(Rendered page images)
|---|

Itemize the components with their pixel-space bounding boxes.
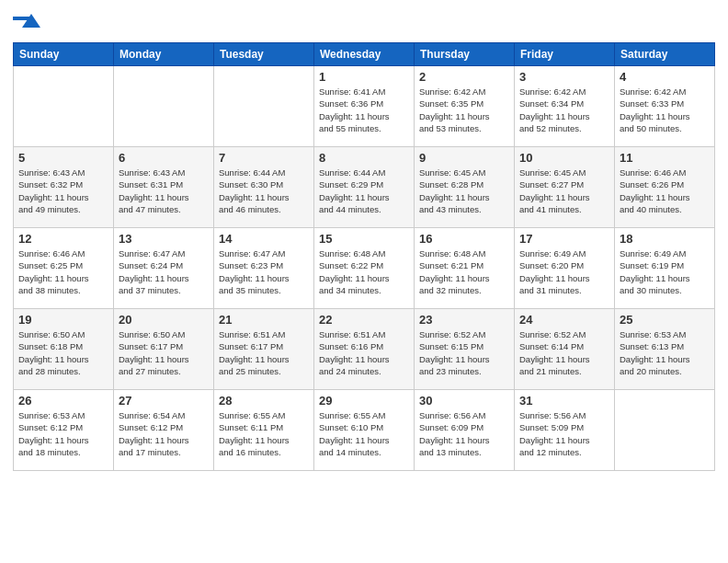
- day-number: 22: [319, 313, 409, 327]
- day-number: 15: [319, 232, 409, 246]
- day-info: Sunrise: 6:50 AM Sunset: 6:17 PM Dayligh…: [119, 328, 209, 377]
- calendar-body: 1Sunrise: 6:41 AM Sunset: 6:36 PM Daylig…: [14, 66, 715, 471]
- calendar-cell: 21Sunrise: 6:51 AM Sunset: 6:17 PM Dayli…: [214, 309, 314, 390]
- day-number: 4: [620, 70, 710, 84]
- day-info: Sunrise: 6:55 AM Sunset: 6:10 PM Dayligh…: [319, 409, 409, 458]
- day-info: Sunrise: 6:43 AM Sunset: 6:32 PM Dayligh…: [18, 167, 108, 215]
- day-info: Sunrise: 6:44 AM Sunset: 6:30 PM Dayligh…: [219, 167, 309, 215]
- calendar-cell: 15Sunrise: 6:48 AM Sunset: 6:22 PM Dayli…: [314, 228, 415, 309]
- day-number: 14: [219, 232, 309, 246]
- day-info: Sunrise: 6:49 AM Sunset: 6:19 PM Dayligh…: [620, 247, 710, 296]
- day-number: 17: [519, 232, 609, 246]
- calendar-week-1: 1Sunrise: 6:41 AM Sunset: 6:36 PM Daylig…: [14, 66, 715, 147]
- day-info: Sunrise: 6:52 AM Sunset: 6:14 PM Dayligh…: [519, 328, 609, 377]
- calendar-cell: [214, 66, 314, 147]
- day-info: Sunrise: 6:55 AM Sunset: 6:11 PM Dayligh…: [219, 409, 309, 458]
- calendar-cell: 8Sunrise: 6:44 AM Sunset: 6:29 PM Daylig…: [314, 147, 415, 228]
- day-number: 28: [219, 394, 309, 408]
- day-info: Sunrise: 6:47 AM Sunset: 6:24 PM Dayligh…: [119, 247, 209, 296]
- day-info: Sunrise: 6:45 AM Sunset: 6:28 PM Dayligh…: [419, 167, 509, 215]
- calendar-cell: 20Sunrise: 6:50 AM Sunset: 6:17 PM Dayli…: [114, 309, 214, 390]
- day-info: Sunrise: 6:51 AM Sunset: 6:17 PM Dayligh…: [219, 328, 309, 377]
- calendar-table: SundayMondayTuesdayWednesdayThursdayFrid…: [13, 42, 715, 471]
- calendar-cell: 4Sunrise: 6:42 AM Sunset: 6:33 PM Daylig…: [615, 66, 715, 147]
- calendar-cell: 27Sunrise: 6:54 AM Sunset: 6:12 PM Dayli…: [114, 390, 214, 471]
- calendar-cell: 28Sunrise: 6:55 AM Sunset: 6:11 PM Dayli…: [214, 390, 314, 471]
- day-number: 24: [519, 313, 609, 327]
- calendar-cell: 2Sunrise: 6:42 AM Sunset: 6:35 PM Daylig…: [415, 66, 515, 147]
- calendar-week-2: 5Sunrise: 6:43 AM Sunset: 6:32 PM Daylig…: [14, 147, 715, 228]
- calendar-cell: 24Sunrise: 6:52 AM Sunset: 6:14 PM Dayli…: [515, 309, 615, 390]
- weekday-header-friday: Friday: [515, 43, 615, 66]
- calendar-cell: 22Sunrise: 6:51 AM Sunset: 6:16 PM Dayli…: [314, 309, 415, 390]
- svg-marker-0: [22, 14, 40, 28]
- day-info: Sunrise: 6:41 AM Sunset: 6:36 PM Dayligh…: [319, 86, 409, 134]
- day-info: Sunrise: 6:52 AM Sunset: 6:15 PM Dayligh…: [419, 328, 509, 377]
- day-info: Sunrise: 6:47 AM Sunset: 6:23 PM Dayligh…: [219, 247, 309, 296]
- calendar-cell: 17Sunrise: 6:49 AM Sunset: 6:20 PM Dayli…: [515, 228, 615, 309]
- weekday-header-monday: Monday: [114, 43, 214, 66]
- calendar-header: SundayMondayTuesdayWednesdayThursdayFrid…: [14, 43, 715, 66]
- weekday-row: SundayMondayTuesdayWednesdayThursdayFrid…: [14, 43, 715, 66]
- day-number: 23: [419, 313, 509, 327]
- calendar-cell: 5Sunrise: 6:43 AM Sunset: 6:32 PM Daylig…: [14, 147, 114, 228]
- day-number: 9: [419, 151, 509, 165]
- day-info: Sunrise: 6:48 AM Sunset: 6:22 PM Dayligh…: [319, 247, 409, 296]
- page-container: SundayMondayTuesdayWednesdayThursdayFrid…: [0, 0, 728, 480]
- weekday-header-tuesday: Tuesday: [214, 43, 314, 66]
- day-info: Sunrise: 6:46 AM Sunset: 6:25 PM Dayligh…: [18, 247, 108, 296]
- day-info: Sunrise: 6:56 AM Sunset: 6:09 PM Dayligh…: [419, 409, 509, 458]
- calendar-cell: 19Sunrise: 6:50 AM Sunset: 6:18 PM Dayli…: [14, 309, 114, 390]
- weekday-header-saturday: Saturday: [615, 43, 715, 66]
- weekday-header-thursday: Thursday: [415, 43, 515, 66]
- calendar-cell: 12Sunrise: 6:46 AM Sunset: 6:25 PM Dayli…: [14, 228, 114, 309]
- day-number: 1: [319, 70, 409, 84]
- day-info: Sunrise: 6:53 AM Sunset: 6:12 PM Dayligh…: [18, 409, 108, 458]
- day-number: 16: [419, 232, 509, 246]
- day-info: Sunrise: 6:43 AM Sunset: 6:31 PM Dayligh…: [119, 167, 209, 215]
- day-info: Sunrise: 5:56 AM Sunset: 5:09 PM Dayligh…: [519, 409, 609, 458]
- day-info: Sunrise: 6:46 AM Sunset: 6:26 PM Dayligh…: [620, 167, 710, 215]
- day-info: Sunrise: 6:42 AM Sunset: 6:34 PM Dayligh…: [519, 86, 609, 134]
- day-number: 19: [18, 313, 108, 327]
- calendar-cell: 1Sunrise: 6:41 AM Sunset: 6:36 PM Daylig…: [314, 66, 415, 147]
- day-info: Sunrise: 6:49 AM Sunset: 6:20 PM Dayligh…: [519, 247, 609, 296]
- page-header: [13, 9, 715, 37]
- day-number: 26: [18, 394, 108, 408]
- logo-icon: [13, 9, 40, 37]
- calendar-cell: [14, 66, 114, 147]
- day-info: Sunrise: 6:50 AM Sunset: 6:18 PM Dayligh…: [18, 328, 108, 377]
- calendar-cell: 30Sunrise: 6:56 AM Sunset: 6:09 PM Dayli…: [415, 390, 515, 471]
- calendar-cell: 14Sunrise: 6:47 AM Sunset: 6:23 PM Dayli…: [214, 228, 314, 309]
- calendar-cell: 31Sunrise: 5:56 AM Sunset: 5:09 PM Dayli…: [515, 390, 615, 471]
- day-number: 12: [18, 232, 108, 246]
- weekday-header-sunday: Sunday: [14, 43, 114, 66]
- svg-rect-1: [13, 17, 29, 20]
- calendar-cell: 7Sunrise: 6:44 AM Sunset: 6:30 PM Daylig…: [214, 147, 314, 228]
- calendar-cell: [114, 66, 214, 147]
- calendar-cell: 13Sunrise: 6:47 AM Sunset: 6:24 PM Dayli…: [114, 228, 214, 309]
- day-number: 18: [620, 232, 710, 246]
- calendar-cell: 18Sunrise: 6:49 AM Sunset: 6:19 PM Dayli…: [615, 228, 715, 309]
- day-number: 20: [119, 313, 209, 327]
- day-number: 25: [620, 313, 710, 327]
- day-number: 2: [419, 70, 509, 84]
- day-info: Sunrise: 6:48 AM Sunset: 6:21 PM Dayligh…: [419, 247, 509, 296]
- day-number: 31: [519, 394, 609, 408]
- calendar-cell: 6Sunrise: 6:43 AM Sunset: 6:31 PM Daylig…: [114, 147, 214, 228]
- calendar-cell: 16Sunrise: 6:48 AM Sunset: 6:21 PM Dayli…: [415, 228, 515, 309]
- calendar-cell: 26Sunrise: 6:53 AM Sunset: 6:12 PM Dayli…: [14, 390, 114, 471]
- calendar-cell: 23Sunrise: 6:52 AM Sunset: 6:15 PM Dayli…: [415, 309, 515, 390]
- day-info: Sunrise: 6:44 AM Sunset: 6:29 PM Dayligh…: [319, 167, 409, 215]
- day-number: 27: [119, 394, 209, 408]
- day-number: 7: [219, 151, 309, 165]
- day-info: Sunrise: 6:42 AM Sunset: 6:35 PM Dayligh…: [419, 86, 509, 134]
- day-number: 11: [620, 151, 710, 165]
- calendar-week-4: 19Sunrise: 6:50 AM Sunset: 6:18 PM Dayli…: [14, 309, 715, 390]
- day-info: Sunrise: 6:45 AM Sunset: 6:27 PM Dayligh…: [519, 167, 609, 215]
- calendar-week-3: 12Sunrise: 6:46 AM Sunset: 6:25 PM Dayli…: [14, 228, 715, 309]
- day-number: 21: [219, 313, 309, 327]
- calendar-cell: 3Sunrise: 6:42 AM Sunset: 6:34 PM Daylig…: [515, 66, 615, 147]
- calendar-cell: 9Sunrise: 6:45 AM Sunset: 6:28 PM Daylig…: [415, 147, 515, 228]
- day-info: Sunrise: 6:51 AM Sunset: 6:16 PM Dayligh…: [319, 328, 409, 377]
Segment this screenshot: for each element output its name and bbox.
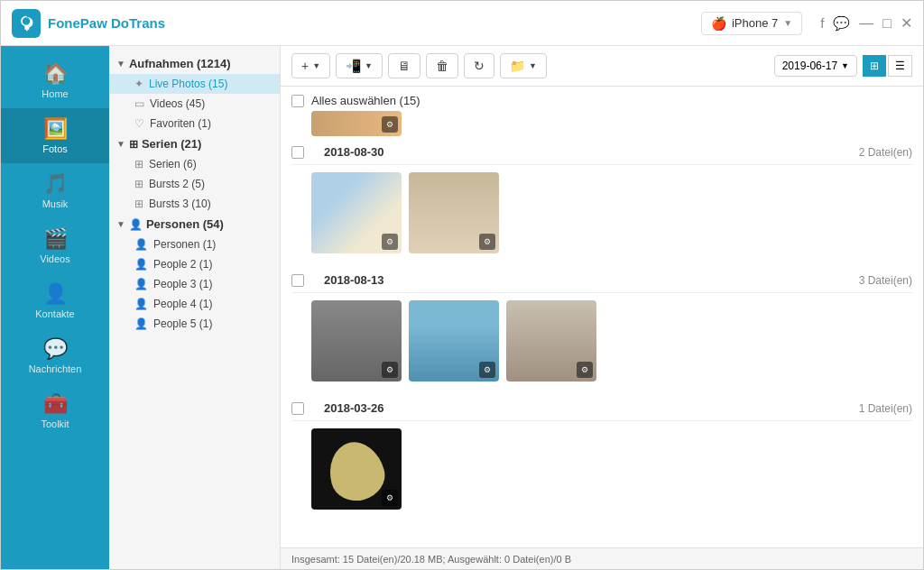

|---|

#### [INSTRUCTIONS TO FOLLOW]
Tell how many lines in the entries contain the string "SundayMondayTuesdayWednesdayThursdayFrid". Give the number and nothing more.

#### [FINISHED EXERCISE]
4